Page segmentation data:
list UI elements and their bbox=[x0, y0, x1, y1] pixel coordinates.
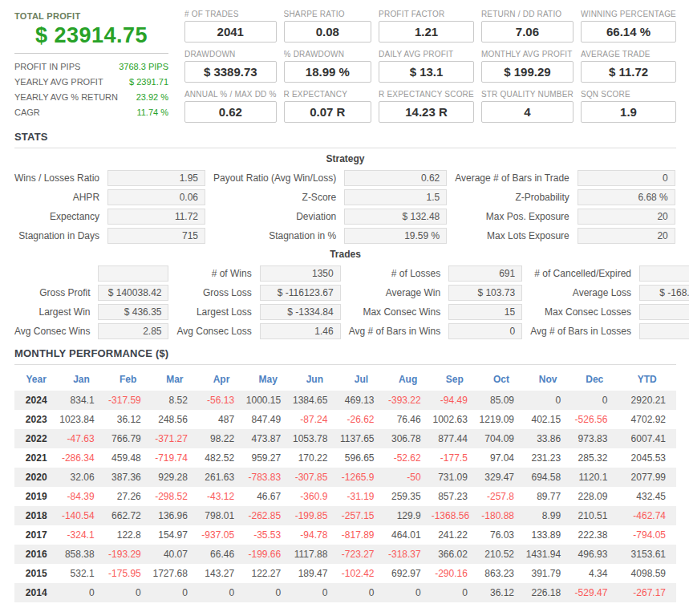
stats-heading: STATS bbox=[14, 131, 676, 143]
month-value-cell: 136.96 bbox=[152, 506, 198, 525]
metric-card: STR QUALITY NUMBER4 bbox=[481, 90, 573, 123]
month-value-cell: 85.09 bbox=[478, 391, 525, 410]
stat-value-box: 11.72 bbox=[107, 209, 205, 225]
stat-label: # of Cancelled/Expired bbox=[530, 268, 631, 279]
month-value-cell: 129.9 bbox=[385, 506, 432, 525]
month-value-cell: 959.27 bbox=[245, 448, 291, 468]
year-cell: 2018 bbox=[14, 506, 58, 525]
month-value-cell: 0 bbox=[291, 583, 338, 602]
month-value-cell: 464.01 bbox=[385, 525, 432, 545]
metric-card: ANNUAL % / MAX DD %0.62 bbox=[184, 90, 277, 123]
summary-row: PROFIT IN PIPS3768.3 PIPS bbox=[14, 59, 168, 75]
month-value-cell: 170.22 bbox=[291, 448, 338, 468]
stat-value-box: 1.5 bbox=[344, 189, 447, 205]
month-value-cell: 847.49 bbox=[245, 410, 291, 429]
month-value-cell: 154.97 bbox=[152, 525, 198, 545]
year-cell: 2023 bbox=[14, 410, 58, 429]
month-value-cell: 469.13 bbox=[338, 391, 384, 410]
month-value-cell: -26.62 bbox=[338, 410, 384, 429]
metric-value-box: 0.07 R bbox=[284, 101, 372, 123]
monthly-header-cell: Jun bbox=[291, 368, 338, 391]
year-cell: 2017 bbox=[14, 525, 58, 545]
year-cell: 2024 bbox=[14, 391, 58, 410]
monthly-heading: MONTHLY PERFORMANCE ($) bbox=[14, 347, 676, 359]
month-value-cell: 122.27 bbox=[245, 564, 291, 583]
metric-label: RETURN / DD RATIO bbox=[481, 10, 573, 18]
summary-row-value: 3768.3 PIPS bbox=[119, 59, 168, 75]
metric-label: PROFIT FACTOR bbox=[379, 10, 474, 18]
monthly-row: 2018-140.54662.72136.96798.01-262.85-199… bbox=[14, 506, 676, 525]
month-value-cell: -35.53 bbox=[245, 525, 291, 545]
year-cell: 2022 bbox=[14, 429, 58, 448]
month-value-cell: -267.17 bbox=[618, 583, 676, 602]
month-value-cell: 306.78 bbox=[385, 429, 432, 448]
summary-row-label: YEARLY AVG % RETURN bbox=[14, 90, 118, 105]
month-value-cell: -193.29 bbox=[105, 545, 152, 564]
month-value-cell: 432.45 bbox=[618, 487, 676, 506]
metric-card: DRAWDOWN$ 3389.73 bbox=[184, 50, 277, 83]
month-value-cell: 596.65 bbox=[338, 448, 384, 468]
summary-row-label: CAGR bbox=[14, 105, 40, 120]
metric-card: WINNING PERCENTAGE66.14 % bbox=[581, 10, 676, 43]
stat-value-box: 20 bbox=[578, 228, 675, 244]
month-value-cell: -324.1 bbox=[58, 525, 104, 545]
monthly-row: 202032.06387.36929.28261.63-783.83-307.8… bbox=[14, 468, 676, 487]
trades-title: Trades bbox=[14, 249, 676, 260]
year-cell: 2021 bbox=[14, 448, 58, 468]
summary-row-value: 23.92 % bbox=[136, 90, 168, 105]
month-value-cell: -84.39 bbox=[58, 487, 104, 506]
summary-divider bbox=[14, 53, 168, 54]
stat-label: Deviation bbox=[213, 211, 336, 222]
month-value-cell: 8.99 bbox=[525, 506, 571, 525]
month-value-cell: 766.79 bbox=[105, 429, 152, 448]
month-value-cell: -794.05 bbox=[618, 525, 676, 545]
stat-value-box: 2.85 bbox=[98, 323, 168, 339]
metric-card: AVERAGE TRADE$ 11.72 bbox=[581, 50, 676, 83]
month-value-cell: 261.63 bbox=[198, 468, 245, 487]
month-value-cell: -317.59 bbox=[105, 391, 152, 410]
month-value-cell: 259.35 bbox=[385, 487, 432, 506]
stat-label: Wins / Losses Ratio bbox=[14, 172, 99, 184]
month-value-cell: -262.85 bbox=[245, 506, 291, 525]
monthly-header-cell: Dec bbox=[571, 368, 618, 391]
month-value-cell: -43.12 bbox=[198, 487, 245, 506]
month-value-cell: 1053.78 bbox=[291, 429, 338, 448]
month-value-cell: 76.03 bbox=[478, 525, 525, 545]
metric-label: WINNING PERCENTAGE bbox=[581, 10, 676, 18]
monthly-header-cell: YTD bbox=[618, 368, 676, 391]
month-value-cell: 834.1 bbox=[58, 391, 104, 410]
stat-value-box: 0 bbox=[639, 265, 689, 282]
stat-label: Avg Consec Wins bbox=[14, 326, 90, 337]
month-value-cell: 0 bbox=[58, 583, 104, 602]
stat-label: Stagnation in % bbox=[213, 230, 336, 241]
month-value-cell: 231.23 bbox=[525, 448, 571, 468]
month-value-cell: 4.34 bbox=[571, 564, 618, 583]
stat-label: Gross Loss bbox=[176, 287, 251, 298]
month-value-cell: 189.47 bbox=[291, 564, 338, 583]
month-value-cell: 36.12 bbox=[478, 583, 525, 602]
monthly-rule bbox=[14, 364, 676, 365]
month-value-cell: 877.44 bbox=[432, 429, 478, 448]
month-value-cell: 40.07 bbox=[152, 545, 198, 564]
year-cell: 2020 bbox=[14, 468, 58, 487]
month-value-cell: -94.49 bbox=[432, 391, 478, 410]
stat-label: Avg # of Bars in Wins bbox=[349, 326, 441, 337]
month-value-cell: 285.32 bbox=[571, 448, 618, 468]
stat-value-box: 0 bbox=[639, 323, 689, 339]
strategy-report-page: TOTAL PROFIT $ 23914.75 PROFIT IN PIPS37… bbox=[0, 0, 689, 602]
metric-label: SHARPE RATIO bbox=[284, 10, 372, 18]
stat-value-box: $ 103.73 bbox=[448, 285, 522, 301]
month-value-cell: 1117.88 bbox=[291, 545, 338, 564]
monthly-header-cell: Feb bbox=[105, 368, 152, 391]
month-value-cell: -1368.56 bbox=[432, 506, 478, 525]
metric-value-box: 1.21 bbox=[379, 21, 474, 43]
monthly-header-cell: Mar bbox=[152, 368, 198, 391]
month-value-cell: 228.09 bbox=[571, 487, 618, 506]
month-value-cell: -723.27 bbox=[338, 545, 384, 564]
month-value-cell: 133.89 bbox=[525, 525, 571, 545]
month-value-cell: 532.1 bbox=[58, 564, 104, 583]
metric-value-box: $ 199.29 bbox=[481, 61, 573, 83]
stat-value-box: 0 bbox=[578, 170, 675, 186]
month-value-cell: 0 bbox=[245, 583, 291, 602]
month-value-cell: 0 bbox=[198, 583, 245, 602]
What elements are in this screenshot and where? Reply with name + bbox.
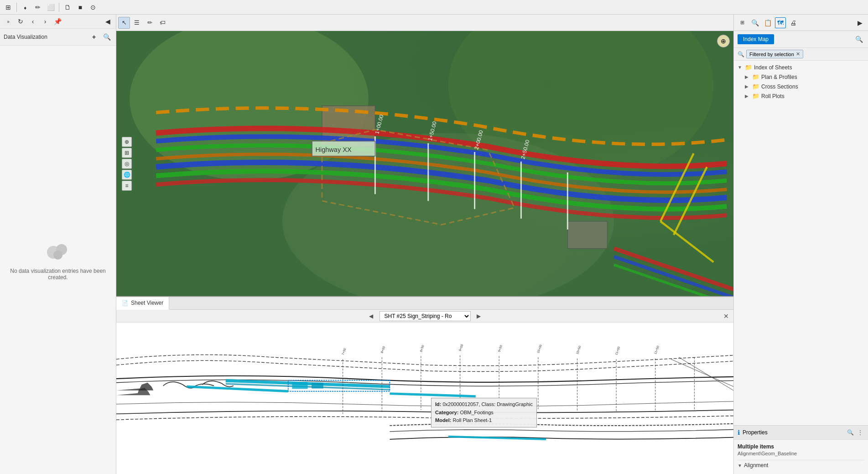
filter-tag: Filtered by selection ✕: [746, 50, 803, 58]
tree-item-label: Index of Sheets: [754, 64, 792, 71]
properties-alignment-section[interactable]: ▼ Alignment: [738, 460, 864, 470]
search-visualization-button[interactable]: 🔍: [101, 31, 112, 42]
tooltip-category-label: Category:: [435, 410, 460, 415]
secondary-toolbar: » ↻ ‹ › 📌 ◀: [0, 15, 116, 29]
properties-subtitle: Alignment\Geom_Baseline: [738, 451, 864, 456]
right-collapse-icon[interactable]: ▶: [854, 17, 865, 28]
filter-tag-label: Filtered by selection: [749, 52, 794, 57]
tree-item-label: Cross Sections: [761, 83, 798, 90]
map-view[interactable]: Highway XX 1+00.00 1+50.00 2+00.00 2+50.…: [116, 31, 733, 296]
properties-action-icons: 🔍 ⋮: [846, 428, 864, 437]
list-tool-button[interactable]: ☰: [131, 17, 143, 29]
tree-item-plan-profiles[interactable]: ▶ 📁 Plan & Profiles: [734, 72, 868, 82]
svg-rect-8: [567, 221, 607, 249]
tree-item-index-of-sheets[interactable]: ▼ 📁 Index of Sheets: [734, 63, 868, 72]
tag-tool-button[interactable]: 🏷: [156, 17, 168, 29]
left-panel-icons: + 🔍: [88, 31, 112, 42]
right-toolbar-icon1[interactable]: ⊞: [737, 17, 748, 28]
filter-close-button[interactable]: ✕: [796, 51, 800, 57]
left-panel-header: Data Visualization + 🔍: [0, 29, 116, 46]
tree-item-label: Roll Plots: [761, 93, 785, 99]
zoom-area-button[interactable]: ◎: [122, 159, 132, 169]
map-compass: ⊕: [717, 35, 730, 47]
draw-tool-button[interactable]: ✏: [144, 17, 156, 29]
pencil-icon[interactable]: ✏: [32, 2, 43, 13]
refresh-icon[interactable]: ↻: [15, 16, 26, 27]
sheet-viewer-tab-bar: 📄 Sheet Viewer: [116, 297, 733, 310]
tooltip-category-row: Category: OBM_Footings: [435, 409, 533, 417]
tree-toggle-icon: ▼: [738, 65, 743, 70]
tooltip-id-value: 0x20000012057, Class: DrawingGraphic: [443, 401, 533, 407]
collapse-panel-icon[interactable]: ◀: [102, 16, 113, 27]
map-toolbar: ↖ ☰ ✏ 🏷: [116, 15, 733, 31]
tree-item-cross-sections[interactable]: ▶ 📁 Cross Sections: [734, 82, 868, 91]
tree-toggle-icon: ▶: [745, 74, 750, 79]
square-icon[interactable]: ⬜: [45, 2, 56, 13]
right-search-icon[interactable]: 🔍: [749, 17, 760, 28]
import-icon[interactable]: 🗋: [62, 2, 73, 13]
back-icon[interactable]: ‹: [27, 16, 38, 27]
tree-toggle-icon: ▶: [745, 94, 750, 99]
tooltip-model-label: Model:: [435, 417, 453, 423]
sheet-tab-icon: 📄: [122, 300, 128, 306]
expand-icon[interactable]: »: [3, 16, 14, 27]
grid-icon[interactable]: ⊞: [3, 2, 14, 13]
tree-folder-icon: 📁: [752, 93, 759, 99]
sheet-close-button[interactable]: ✕: [722, 312, 731, 321]
svg-rect-22: [312, 383, 323, 389]
properties-info-icon: ℹ: [738, 429, 740, 436]
left-panel-title: Data Visualization: [4, 34, 47, 40]
properties-header: ℹ Properties 🔍 ⋮: [734, 426, 868, 440]
tree-item-roll-plots[interactable]: ▶ 📁 Roll Plots: [734, 91, 868, 101]
collapse-icon: ▼: [738, 463, 742, 468]
circle-icon[interactable]: ⊙: [88, 2, 99, 13]
right-active-icon[interactable]: 🗺: [775, 17, 786, 28]
index-map-button[interactable]: Index Map: [738, 34, 774, 44]
properties-more-button[interactable]: ⋮: [856, 428, 864, 437]
empty-state-text: No data visualization entries have been …: [9, 268, 107, 281]
sheet-content: 7+50 8+00 8+50 9+00 9+50 10+00 10+50 11+…: [116, 323, 733, 474]
svg-rect-21: [292, 382, 307, 389]
index-map-bar: Index Map 🔍: [734, 31, 868, 48]
roads-overlay: Highway XX 1+00.00 1+50.00 2+00.00 2+50.…: [116, 31, 733, 296]
svg-rect-20: [116, 336, 733, 461]
square-filled-icon[interactable]: ■: [75, 2, 86, 13]
properties-panel: ℹ Properties 🔍 ⋮ Multiple items Alignmen…: [734, 425, 868, 474]
forward-icon[interactable]: ›: [40, 16, 51, 27]
svg-text:Highway XX: Highway XX: [315, 146, 351, 153]
filter-bar: 🔍 Filtered by selection ✕: [734, 48, 868, 61]
select-tool-button[interactable]: ↖: [118, 17, 130, 29]
add-visualization-button[interactable]: +: [88, 31, 99, 42]
sheet-viewer-tab[interactable]: 📄 Sheet Viewer: [116, 297, 169, 310]
tooltip-category-value: OBM_Footings: [460, 410, 493, 415]
toolbar-separator-2: [59, 3, 59, 12]
svg-point-2: [53, 250, 62, 260]
tooltip-id-label: Id:: [435, 401, 443, 407]
layers-button[interactable]: ≡: [122, 181, 132, 191]
right-export-icon[interactable]: 📋: [762, 17, 773, 28]
next-sheet-button[interactable]: ▶: [474, 312, 483, 321]
main-layout: » ↻ ‹ › 📌 ◀ Data Visualization + 🔍 No da…: [0, 15, 868, 474]
compass-button[interactable]: ⊕: [122, 137, 132, 147]
sheet-nav-bar: ◀ SHT #25 Sign_Striping - Ro ▶ ✕: [116, 310, 733, 323]
tree-folder-icon: 📁: [745, 64, 752, 71]
globe-button[interactable]: 🌐: [122, 170, 132, 180]
tree-item-label: Plan & Profiles: [761, 74, 797, 80]
prev-sheet-button[interactable]: ◀: [367, 312, 376, 321]
properties-title: Multiple items: [738, 443, 864, 450]
top-toolbar: ⊞ ⬧ ✏ ⬜ 🗋 ■ ⊙: [0, 0, 868, 15]
properties-header-label: Properties: [743, 429, 768, 436]
sheet-tab-label: Sheet Viewer: [131, 300, 163, 306]
index-map-search-icon[interactable]: 🔍: [853, 34, 864, 45]
sheet-viewer: 📄 Sheet Viewer ◀ SHT #25 Sign_Striping -…: [116, 296, 733, 474]
sheet-name-dropdown[interactable]: SHT #25 Sign_Striping - Ro: [379, 311, 471, 321]
tree-folder-icon: 📁: [752, 73, 759, 80]
left-panel: » ↻ ‹ › 📌 ◀ Data Visualization + 🔍 No da…: [0, 15, 116, 474]
tree-folder-icon: 📁: [752, 83, 759, 90]
select-icon[interactable]: ⬧: [20, 2, 31, 13]
properties-search-button[interactable]: 🔍: [846, 428, 854, 437]
pin-icon[interactable]: 📌: [52, 16, 63, 27]
zoom-full-button[interactable]: ⊞: [122, 148, 132, 158]
right-panel: ⊞ 🔍 📋 🗺 🖨 ▶ Index Map 🔍 🔍 Filtered by se…: [733, 15, 868, 474]
right-print-icon[interactable]: 🖨: [788, 17, 799, 28]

**Your assignment**
Answer with one number only: how many lines in the data contain the word "search"?

**Answer box**
4